Gun control is a concept as easy to enforce as tongue control would be for a bully. Here’s what I mean… I would support both if everyone played along. If all the bad guys willingly turned over their guns, I’d be more willing to turn over mine as a regular, law abiding citizen. But we all know that day will never come. Haters are gonna hate, right? Bullies are gonna say and do mean things. If we all agree that gun control isn’t the answer and tongue control is an equal impossibility, then what is the solution for our society?
In my school visits, I work to get kids to see their part in the problem and the solution. I think too often we are focused on what’s going wrong or who’s against our belief system, without seeing our part in the scenario. We all have a part. I’ve heard it said, “There’s his side, her side, and the truth.” It’s not that people lie; people just see the world from their own skewed perspective and forget to see it from anyone else’s.
I do. I could live the rest of my life without learning of a new school shooting or mass murder on a college campus. I could happily die without another mention of child abuse or spousal abuse. To me, the answer is simple, yet extraordinarily difficult simultaneously. In it’s easiest form–and what I share with students–is following the Golden Rule. The Golden Rule says to treat others the way you would have them treat you. Not HOW they treat you, necessarily. No one wants to be bullied or abused. No one wakes up in the morning and gets excited to think they won’t find acceptance or love in the world. So if that’s truth, then the Golden Rule in practice means none of these events would ever take place again.
But that’s like saying “Gun Control” or “Tongue Control” is the answer. They look great on paper and sound good in a meme. They just won’t work, because people are broken. We just are. Broken people are in pain and people in pain hurt. It’s really that simple.
Part of the solution could be trying to live each moment and make each decision based off the Golden Rule. Truthfully, if we did that as a collective group, when one of us fails, the others would fill in. If we live others’-focused we will develop a sense of empathy, which will zero out our sense of entitlement, status, and ego. When you live by the Golden Rule, if someone bullies you, your first thought isn’t about how it makes YOU feel, rather what must THEY feel to be acting this way? It flips your thinking, and if we all did it, then 95% of bullying would disappear.
Accountability means I take responsibility for my actions and words. It means I think things through and say words like, “I’m sorry,” instead of giving the middle finger. It means I don’t make excuses for my behavior. When people become accountable, they think and act differently. Knowing you can’t pass the buck onto someone or something else means you might have to do the hard work of changing yourself, or allowing another the freedom to be who they are and love them anyway. These things are not easy, but don’t we want people extending those same kindnesses to us? Don’t you want someone to be accountable when they make a mistake or extend grace when you’re the one who messed up? Here we are back to the Golden Rule.

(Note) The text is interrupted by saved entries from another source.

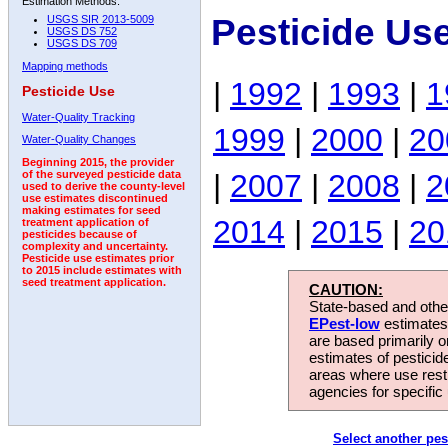
Estimation Methods:
Pesticide Us
USGS SIR 2013-5009
USGS DS 752
USGS DS 709
Mapping methods
|
1992
|
1993
|
1
Pesticide Use
Water-Quality Tracking
1999
|
2000
|
20
Water-Quality Changes
Beginning 2015, the provider
|
2007
|
2008
|
2
of the surveyed pesticide data
used to derive the county-level
use estimates discontinued
making estimates for seed
2014
|
2015
|
20
treatment application of
pesticides because of
complexity and uncertainty.
Pesticide use estimates prior
to 2015 include estimates with
seed treatment application.
CAUTION:
State-based and other
EPest-low
estimates.
are based primarily 
estimates of pesticid
areas where use rest
agencies for specific 
Select another pes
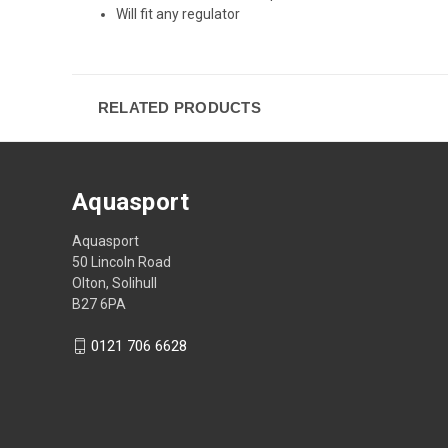
Will fit any regulator
RELATED PRODUCTS
Aquasport
Aquasport
50 Lincoln Road
Olton, Solihull
B27 6PA
0121 706 6628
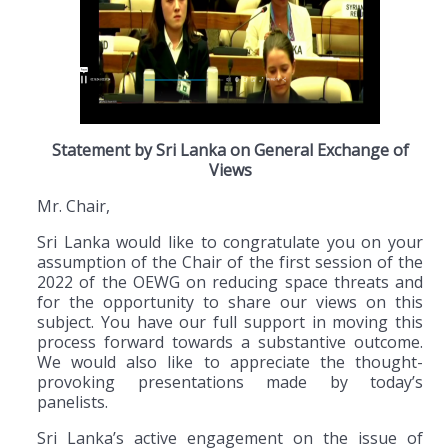
Statement by Sri Lanka on General Exchange of
Views
Mr. Chair,
Sri Lanka would like to congratulate you on your
assumption of the Chair of the first session of the
2022 of the OEWG on reducing space threats and
for the opportunity to share our views on this
subject. You have our full support in moving this
process forward towards a substantive outcome.
We would also like to appreciate the thought-
provoking presentations made by today’s
panelists.
Sri Lanka’s active engagement on the issue of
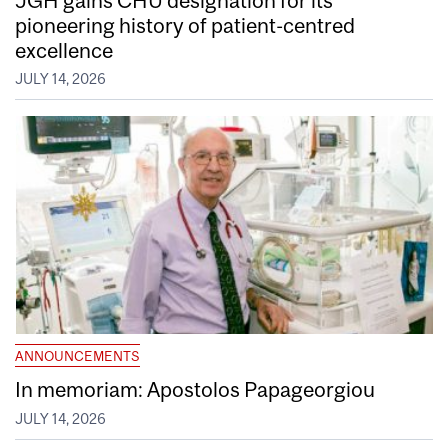
pioneering history of patient-centred
excellence
JULY 14, 2026
ANNOUNCEMENTS
In memoriam: Apostolos Papageorgiou
JULY 14, 2026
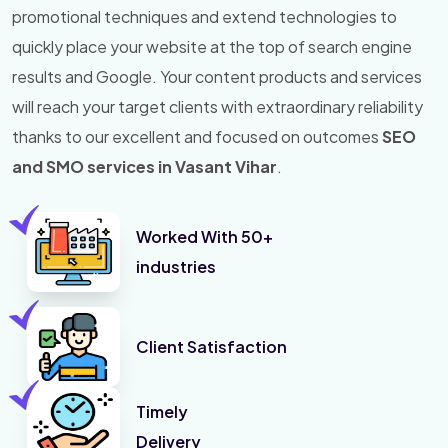
promotional techniques and extend technologies to
quickly place your website at the top of search engine
results and Google. Your content products and services
will reach your target clients with extraordinary reliability
thanks to our excellent and focused on outcomes
SEO
and SMO services in Vasant Vihar
.
Worked With 50+
industries
Client Satisfaction
Timely
Delivery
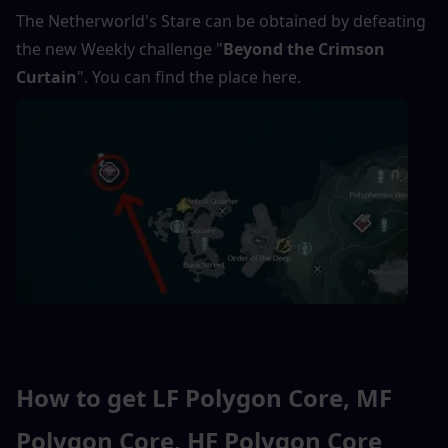
The Netherworld's Stare can be obtained by defeating 
the new Weekly challenge "
Beyond the Crimson 
Curtain
". You can find the place here.
How to get LF Polygon Core, MF 
Polygon Core, HF Polygon Core 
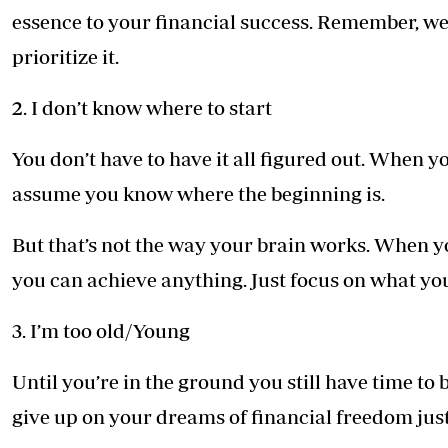
essence to your financial success. Remember, we 
prioritize it.
2. I don’t know where to start
You don’t have to have it all figured out. When y
assume you know where the beginning is.
But that’s not the way your brain works. When y
you can achieve anything. Just focus on what yo
3. I’m too old/Young
Until you’re in the ground you still have time to 
give up on your dreams of financial freedom jus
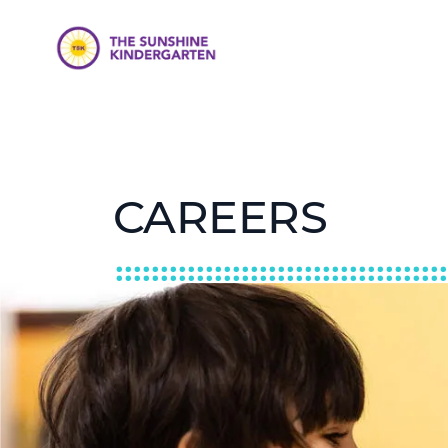
CAREERS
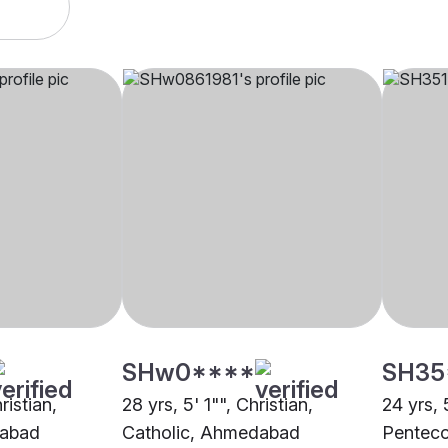
SHw0****
SH35
ristian,
28 yrs, 5' 1"", Christian,
24 yrs, 
dabad
Catholic, Ahmedabad
Pentec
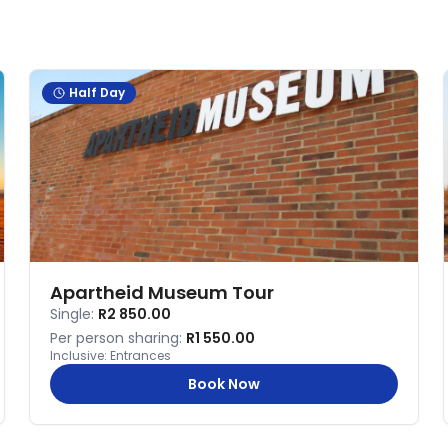
Half Day
Apartheid Museum Tour
Single:
R2 850.00
Per person sharing:
R1 550.00
Inclusive:
Entrances
Book Now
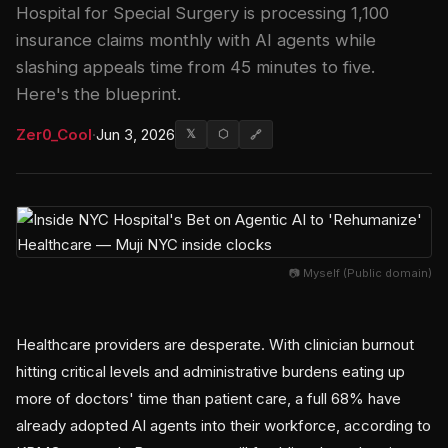
Hospital for Special Surgery is processing 1,100
insurance claims monthly with AI agents while
slashing appeals time from 45 minutes to five.
Here's the blueprint.
Zer0_Cool
·
Jun 3, 2026
𝕏
⬡
🔗
📷 Myself (Public domain)
Healthcare providers are desperate. With clinician burnout
hitting critical levels and administrative burdens eating up
more of doctors' time than patient care, a full 68% have
already adopted AI agents into their workforce, according to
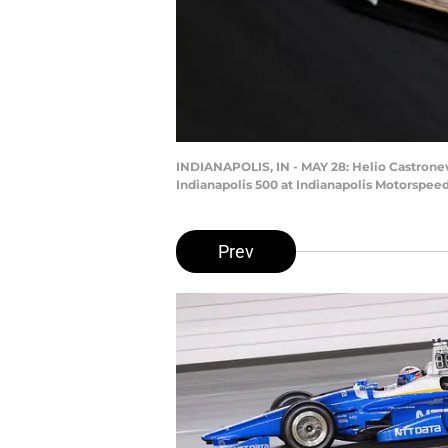
INDIANAPOLIS, IN - MAY 28: Helio Castroneve
Indianapolis 500 at Indianapolis Motorspeed
Prev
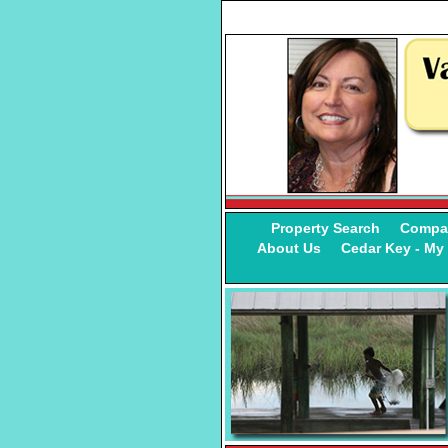
Property Search
Compa
About Us
Cedar Key - M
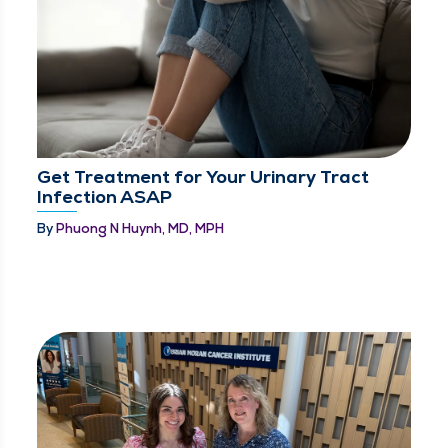
Get Treatment for Your Urinary Tract
Infection ASAP
By
Phuong N Huynh, MD, MPH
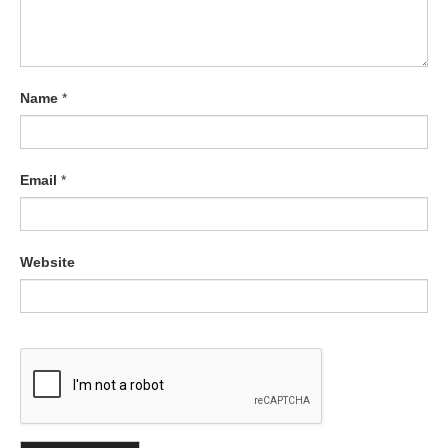
Name
*
Email
*
Website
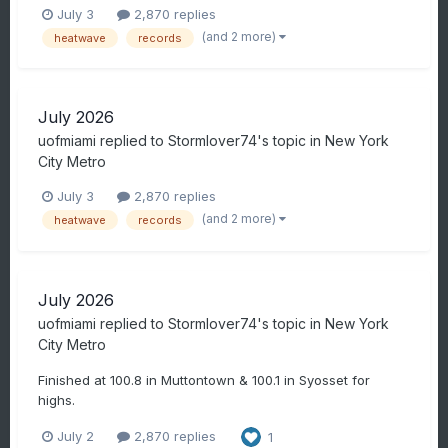
July 3
2,870 replies
(and 2 more)
heatwave
records
July 2026
uofmiami
replied to
Stormlover74
's topic in
New York
City Metro
July 3
2,870 replies
(and 2 more)
heatwave
records
July 2026
uofmiami
replied to
Stormlover74
's topic in
New York
City Metro
Finished at 100.8 in Muttontown & 100.1 in Syosset for
highs.
July 2
2,870 replies
1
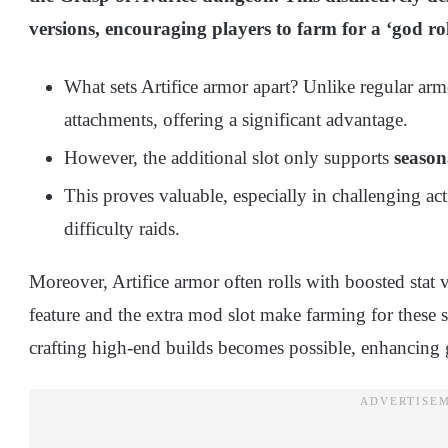
versions, encouraging players to farm for a ‘god rol
What sets Artifice armor apart? Unlike regular arm
attachments, offering a significant advantage.
However, the additional slot only supports
season
This proves valuable, especially in challenging act
difficulty raids.
Moreover, Artifice armor often rolls with boosted stat 
feature and the extra mod slot make farming for these se
crafting high-end builds becomes possible, enhancing 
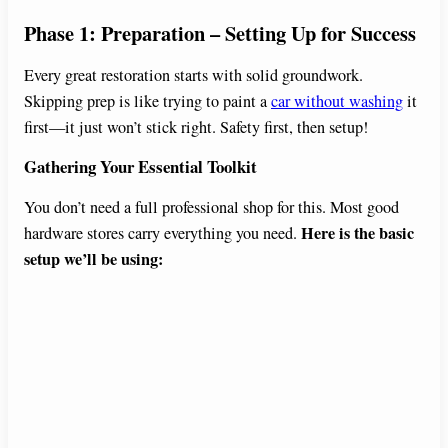
y
Phase 1: Preparation – Setting Up for Success
V
Every great restoration starts with solid groundwork.
Skipping prep is like trying to paint a
car without washing
it
first—it just won’t stick right. Safety first, then setup!
i
Gathering Your Essential Toolkit
d
You don’t need a full professional shop for this. Most good
Here is the basic
hardware stores carry everything you need.
e
setup we’ll be using:
o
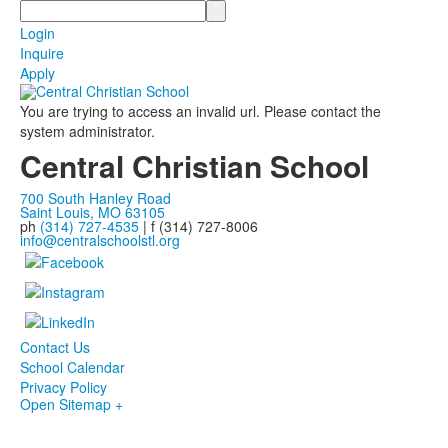
Search
Login
Inquire
Apply
You are trying to access an invalid url. Please contact the
system administrator.
Central Christian School
700 South Hanley Road
Saint Louis, MO 63105
ph
(314) 727-4535
| f (314) 727-8006
info@centralschoolstl.org
Contact Us
School Calendar
Privacy Policy
Open Sitemap +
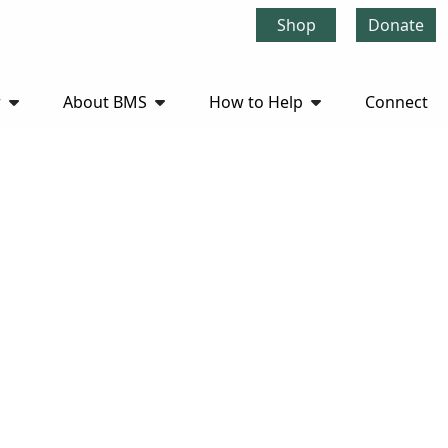
Shop
Donate
r
About BMS
How to Help
Connect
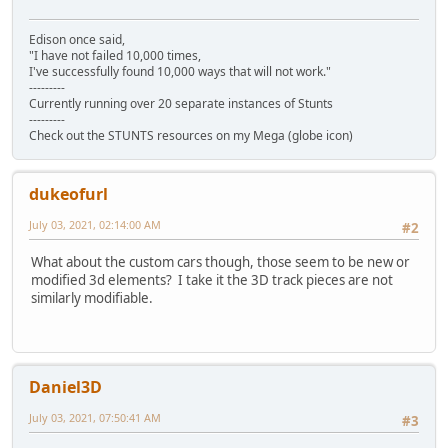
Edison once said,
"I have not failed 10,000 times,
I've successfully found 10,000 ways that will not work."
---------
Currently running over 20 separate instances of Stunts
---------
Check out the STUNTS resources on my Mega (globe icon)
dukeofurl
July 03, 2021, 02:14:00 AM
#2
What about the custom cars though, those seem to be new or
modified 3d elements? I take it the 3D track pieces are not
similarly modifiable.
Daniel3D
July 03, 2021, 07:50:41 AM
#3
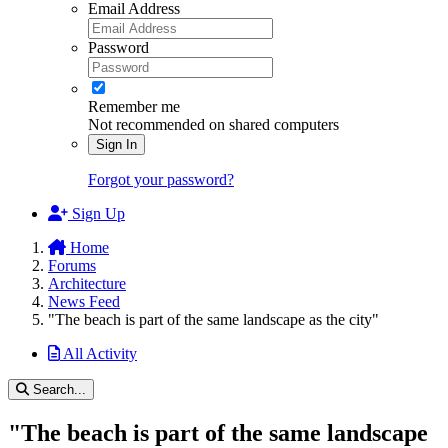
Email Address
Password
Remember me
Not recommended on shared computers
Sign In
Forgot your password?
Sign Up
Home
Forums
Architecture
News Feed
"The beach is part of the same landscape as the city"
All Activity
Search...
"The beach is part of the same landscape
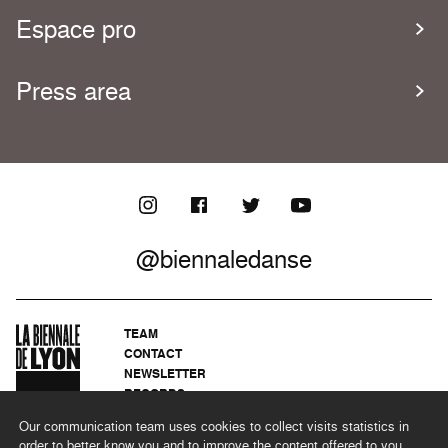
Espace pro
Press area
@biennaledanse
TEAM
CONTACT
NEWSLETTER
RECORDS
PRIVACY POLICY
Our communication team uses cookies to collect visits statistics in
LEGAL NOTICES
order to better know you and to improve the content offered to you.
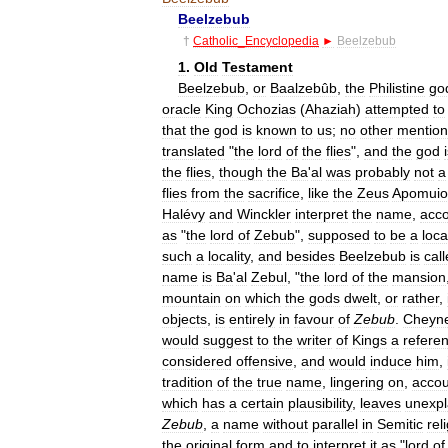
Beelzebub
†
Catholic
_
Encyclopedia
►
Beelzebub
1
.
Old
Testament
Beelzebub
,
or
Baalzebûb
,
the
Philistine
go
oracle
King
Ochozias
(
Ahaziah
)
attempted
to
that
the
god
is
known
to
us
;
no
other
mention
translated
"
the
lord
of
the
flies
",
and
the
god
the
flies
,
though
the
Ba
'
al
was
probably
not
a
flies
from
the
sacrifice
,
like
the
Zeus
Apomuio
Halévy
and
Winckler
interpret
the
name
,
acco
as
"
the
lord
of
Zebub
",
supposed
to
be
a
loca
such
a
locality
,
and
besides
Beelzebub
is
cal
name
is
Ba
'
al
Zebul
, "
the
lord
of
the
mansion
mountain
on
which
the
gods
dwelt
,
or
rather
,
objects
,
is
entirely
in
favour
of
Zebub
.
Cheyn
would
suggest
to
the
writer
of
Kings
a
refere
considered
offensive
,
and
would
induce
him
,
tradition
of
the
true
name
,
lingering
on
,
accou
which
has
a
certain
plausibility
,
leaves
unexpl
Zebub
,
a
name
without
parallel
in
Semitic
rel
the
original
form
and
to
interpret
it
as
"
lord
of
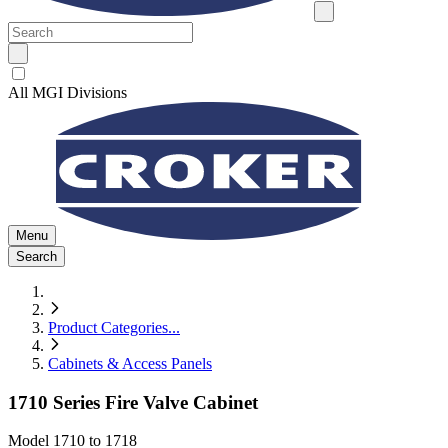
All MGI Divisions
Menu
Search
Product Categories
...
Cabinets & Access Panels
1710 Series Fire Valve Cabinet
Model
1710 to 1718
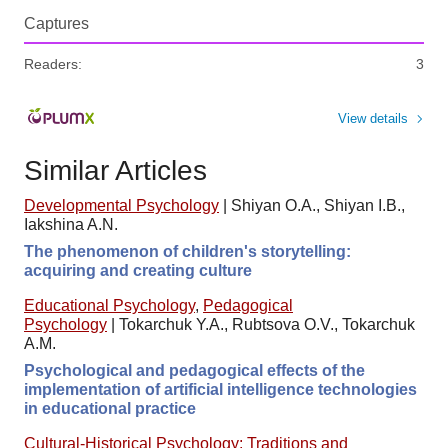
Captures
Readers:
3
View details
Similar Articles
Developmental Psychology
|
Shiyan O.A., Shiyan I.B.,
Iakshina A.N.
The phenomenon of children's storytelling:
acquiring and creating culture
Educational Psychology
,
Pedagogical
Psychology
|
Tokarchuk Y.A., Rubtsova O.V., Tokarchuk
A.M.
Psychological and pedagogical effects of the
implementation of artificial intelligence technologies
in educational practice
Cultural-Historical Psychology: Traditions and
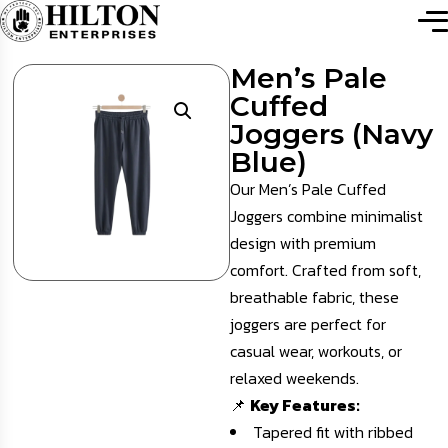
Men’s Pale
Cuffed
Joggers (Navy
Blue)
Our Men’s Pale Cuffed
Joggers combine minimalist
design with premium
comfort. Crafted from soft,
breathable fabric, these
joggers are perfect for
casual wear, workouts, or
relaxed weekends.
📌
Key Features:
Tapered fit with ribbed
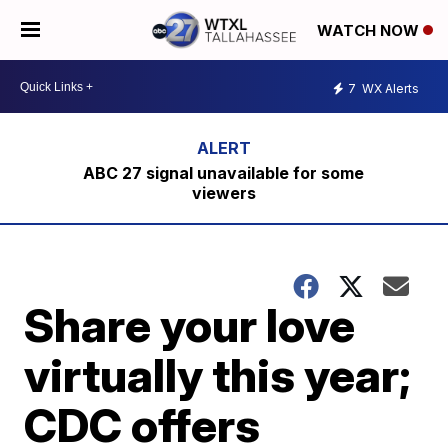
WATCH NOW
7
WX Alerts
ABC 27 signal unavailable for some
viewers
Share your love
virtually this year;
CDC offers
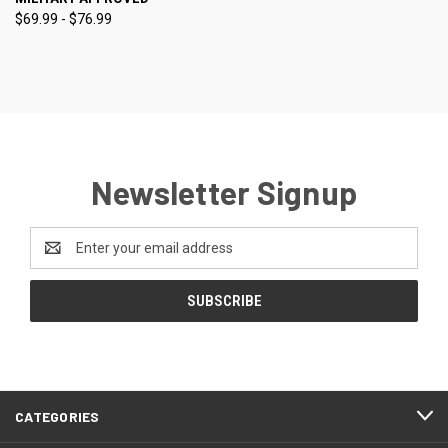
$69.99 - $76.99
Newsletter Signup
Email
Address
CATEGORIES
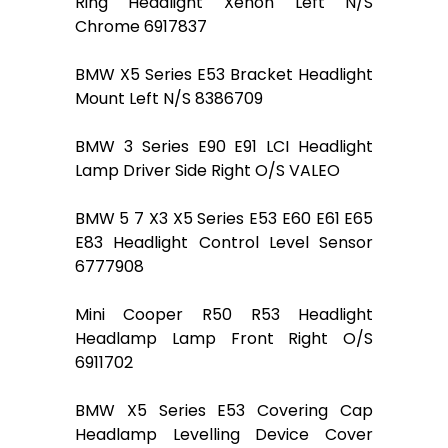
Ring Headlight Xenon Left N/S
Chrome 6917837
BMW X5 Series E53 Bracket Headlight
Mount Left N/S 8386709
BMW 3 Series E90 E91 LCI Headlight
Lamp Driver Side Right O/S VALEO
BMW 5 7 X3 X5 Series E53 E60 E61 E65
E83 Headlight Control Level Sensor
6777908
Mini Cooper R50 R53 Headlight
Headlamp Lamp Front Right O/S
6911702
BMW X5 Series E53 Covering Cap
Headlamp Levelling Device Cover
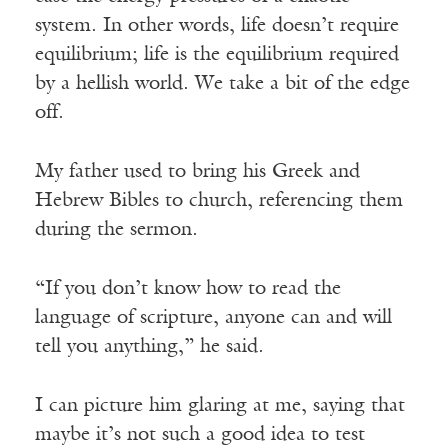
system. In other words, life doesn’t require
equilibrium; life is the equilibrium required
by a hellish world. We take a bit of the edge
off.
My father used to bring his Greek and
Hebrew Bibles to church, referencing them
during the sermon.
“If you don’t know how to read the
language of scripture, anyone can and will
tell you anything,” he said.
I can picture him glaring at me, saying that
maybe it’s not such a good idea to test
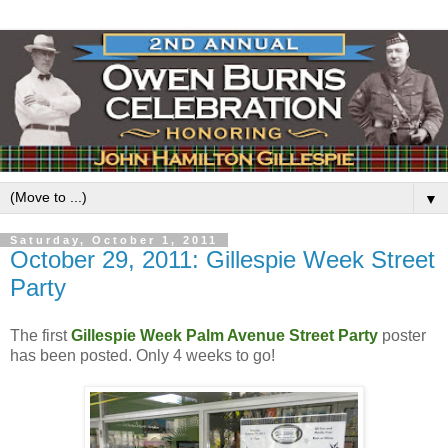
▼
Saturday, October 1, 2011
October 29, 2011: Gillespie Week Street
Party
The first
Gillespie Week
Palm Avenue Street Party
poster
has been posted. Only 4 weeks to go!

We can build one another up, stand up for someone who can’t, and allow those around us to speak what they believe while we listen with courtesy, even when we vehemently disagree with them. We can let someone who is hurting know that we have hurt too and found our place in this world, in spite of our shortcomings. How many young people have nothing to build their hope on except the opinions of others who are also building their hope on the opinions of others? Throw a parent in the mix with an addiction or their own junk that life throws out, and you’ve got someone who feels desperate…dead inside…beat down.
Today is the day we can each decide to live by the Golden Rule. We can become the voice of hope for someone who is desperate. Our lives can be the answer someone is looking for. And through all of this, when we face our own despair and pain, there should be someone on the other side living the Golden Rule waiting to be our support with open arms. Gun control isn’t the answer. I’m not saying I am for or against it; I’m just saying that gun control won’t fix the problem it’s being attached to. Until we are able to treat others the same way we want to be treated, there will be no end to the destructive behavior of hurting people. While we can’t change them, we can change ourselves and in so doing, maybe…just maybe…they will begin to see hope in our lives and accountability for their own.